◆ **AIM OF THE TASK**:
Word for word, restate the records that come after this.

Dataset entries
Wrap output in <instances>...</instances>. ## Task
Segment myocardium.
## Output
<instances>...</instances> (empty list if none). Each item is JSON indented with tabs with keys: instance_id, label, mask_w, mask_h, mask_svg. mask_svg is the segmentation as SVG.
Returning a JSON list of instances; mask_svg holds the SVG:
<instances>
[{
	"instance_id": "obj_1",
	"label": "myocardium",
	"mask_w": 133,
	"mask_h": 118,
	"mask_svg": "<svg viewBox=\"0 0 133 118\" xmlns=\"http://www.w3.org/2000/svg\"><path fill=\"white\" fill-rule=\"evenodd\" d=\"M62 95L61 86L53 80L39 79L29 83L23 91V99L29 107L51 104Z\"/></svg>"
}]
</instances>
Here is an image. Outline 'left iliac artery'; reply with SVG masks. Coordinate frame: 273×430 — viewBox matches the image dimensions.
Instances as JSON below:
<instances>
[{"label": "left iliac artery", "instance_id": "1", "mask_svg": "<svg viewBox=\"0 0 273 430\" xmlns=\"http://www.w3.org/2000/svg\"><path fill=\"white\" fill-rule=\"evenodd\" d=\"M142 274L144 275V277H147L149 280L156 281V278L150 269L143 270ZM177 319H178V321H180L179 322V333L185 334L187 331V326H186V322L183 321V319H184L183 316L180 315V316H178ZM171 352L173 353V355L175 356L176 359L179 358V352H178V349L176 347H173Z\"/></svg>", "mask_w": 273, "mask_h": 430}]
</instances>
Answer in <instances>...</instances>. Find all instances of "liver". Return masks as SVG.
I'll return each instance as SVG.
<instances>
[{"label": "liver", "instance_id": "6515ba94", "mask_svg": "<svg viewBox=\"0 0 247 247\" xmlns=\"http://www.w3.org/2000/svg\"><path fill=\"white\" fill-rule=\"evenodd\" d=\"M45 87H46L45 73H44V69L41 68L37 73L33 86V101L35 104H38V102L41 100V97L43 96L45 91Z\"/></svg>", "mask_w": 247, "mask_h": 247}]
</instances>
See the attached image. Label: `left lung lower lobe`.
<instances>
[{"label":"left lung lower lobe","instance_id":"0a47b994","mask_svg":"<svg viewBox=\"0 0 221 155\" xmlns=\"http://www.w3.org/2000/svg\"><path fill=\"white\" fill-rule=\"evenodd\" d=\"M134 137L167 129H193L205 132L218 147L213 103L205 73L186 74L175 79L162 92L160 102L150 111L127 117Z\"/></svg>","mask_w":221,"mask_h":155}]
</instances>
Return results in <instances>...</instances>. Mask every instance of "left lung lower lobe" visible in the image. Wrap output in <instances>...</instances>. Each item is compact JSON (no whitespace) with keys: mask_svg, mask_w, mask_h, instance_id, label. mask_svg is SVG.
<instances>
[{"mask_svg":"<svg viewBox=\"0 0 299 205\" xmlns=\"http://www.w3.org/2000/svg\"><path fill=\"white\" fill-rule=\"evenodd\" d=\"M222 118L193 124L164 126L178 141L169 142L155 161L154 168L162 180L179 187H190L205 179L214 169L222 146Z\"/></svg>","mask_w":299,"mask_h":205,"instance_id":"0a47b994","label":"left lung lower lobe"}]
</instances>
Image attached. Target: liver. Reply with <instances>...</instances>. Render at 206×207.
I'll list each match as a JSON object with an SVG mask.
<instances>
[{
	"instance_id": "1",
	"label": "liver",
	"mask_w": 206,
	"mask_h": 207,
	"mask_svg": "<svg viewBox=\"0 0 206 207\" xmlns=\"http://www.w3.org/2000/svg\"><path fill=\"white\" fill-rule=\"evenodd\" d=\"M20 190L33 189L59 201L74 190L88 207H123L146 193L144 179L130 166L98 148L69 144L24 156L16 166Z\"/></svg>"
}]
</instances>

◆ **SOLUTION TO THIS EXERCISE**:
Wrap output in <instances>...</instances>. ## Task
Segment myocardium.
## Output
<instances>...</instances> (empty list if none). Each item is JSON indented with tabs with keys: instance_id, label, mask_w, mask_h, mask_svg. mask_svg is the segmentation as SVG.
Returning a JSON list of instances; mask_svg holds the SVG:
<instances>
[{
	"instance_id": "obj_1",
	"label": "myocardium",
	"mask_w": 133,
	"mask_h": 118,
	"mask_svg": "<svg viewBox=\"0 0 133 118\" xmlns=\"http://www.w3.org/2000/svg\"><path fill=\"white\" fill-rule=\"evenodd\" d=\"M62 95L61 86L53 80L39 79L29 83L23 91V99L29 107L51 104Z\"/></svg>"
}]
</instances>
Here is an image. Outline 'left iliac artery'; reply with SVG masks. Coordinate frame: 273×430 — viewBox matches the image dimensions.
Instances as JSON below:
<instances>
[{"label": "left iliac artery", "instance_id": "1", "mask_svg": "<svg viewBox=\"0 0 273 430\" xmlns=\"http://www.w3.org/2000/svg\"><path fill=\"white\" fill-rule=\"evenodd\" d=\"M142 274L144 275V277H147L149 280L156 281V278L150 269L143 270ZM177 319H178V321H180L179 322V333L185 334L187 331V326H186V322L183 321V319H184L183 316L180 315V316H178ZM171 352L173 353V355L175 356L176 359L179 358V352H178V349L176 347H173Z\"/></svg>", "mask_w": 273, "mask_h": 430}]
</instances>
Answer in <instances>...</instances>. Find all instances of "liver". Return masks as SVG.
I'll return each instance as SVG.
<instances>
[{"label": "liver", "instance_id": "6515ba94", "mask_svg": "<svg viewBox=\"0 0 247 247\" xmlns=\"http://www.w3.org/2000/svg\"><path fill=\"white\" fill-rule=\"evenodd\" d=\"M45 87H46L45 73H44V69L41 68L37 73L33 86V101L35 104H38V102L41 100V97L43 96L45 91Z\"/></svg>", "mask_w": 247, "mask_h": 247}]
</instances>
See the attached image. Label: `left lung lower lobe`.
<instances>
[{"label":"left lung lower lobe","instance_id":"0a47b994","mask_svg":"<svg viewBox=\"0 0 221 155\" xmlns=\"http://www.w3.org/2000/svg\"><path fill=\"white\" fill-rule=\"evenodd\" d=\"M134 137L167 129H193L205 132L218 147L213 103L205 73L186 74L175 79L162 92L160 102L150 111L127 117Z\"/></svg>","mask_w":221,"mask_h":155}]
</instances>
Return results in <instances>...</instances>. Mask every instance of "left lung lower lobe" visible in the image. Wrap output in <instances>...</instances>. Each item is compact JSON (no whitespace) with keys: mask_svg, mask_w, mask_h, instance_id, label. mask_svg is SVG.
<instances>
[{"mask_svg":"<svg viewBox=\"0 0 299 205\" xmlns=\"http://www.w3.org/2000/svg\"><path fill=\"white\" fill-rule=\"evenodd\" d=\"M222 118L193 124L164 126L178 141L169 142L155 161L154 168L162 180L179 187H190L205 179L214 169L222 146Z\"/></svg>","mask_w":299,"mask_h":205,"instance_id":"0a47b994","label":"left lung lower lobe"}]
</instances>
Image attached. Target: liver. Reply with <instances>...</instances>. Render at 206×207.
I'll list each match as a JSON object with an SVG mask.
<instances>
[{
	"instance_id": "1",
	"label": "liver",
	"mask_w": 206,
	"mask_h": 207,
	"mask_svg": "<svg viewBox=\"0 0 206 207\" xmlns=\"http://www.w3.org/2000/svg\"><path fill=\"white\" fill-rule=\"evenodd\" d=\"M20 190L33 189L59 201L74 190L88 207H123L146 193L144 179L130 166L98 148L69 144L24 156L16 166Z\"/></svg>"
}]
</instances>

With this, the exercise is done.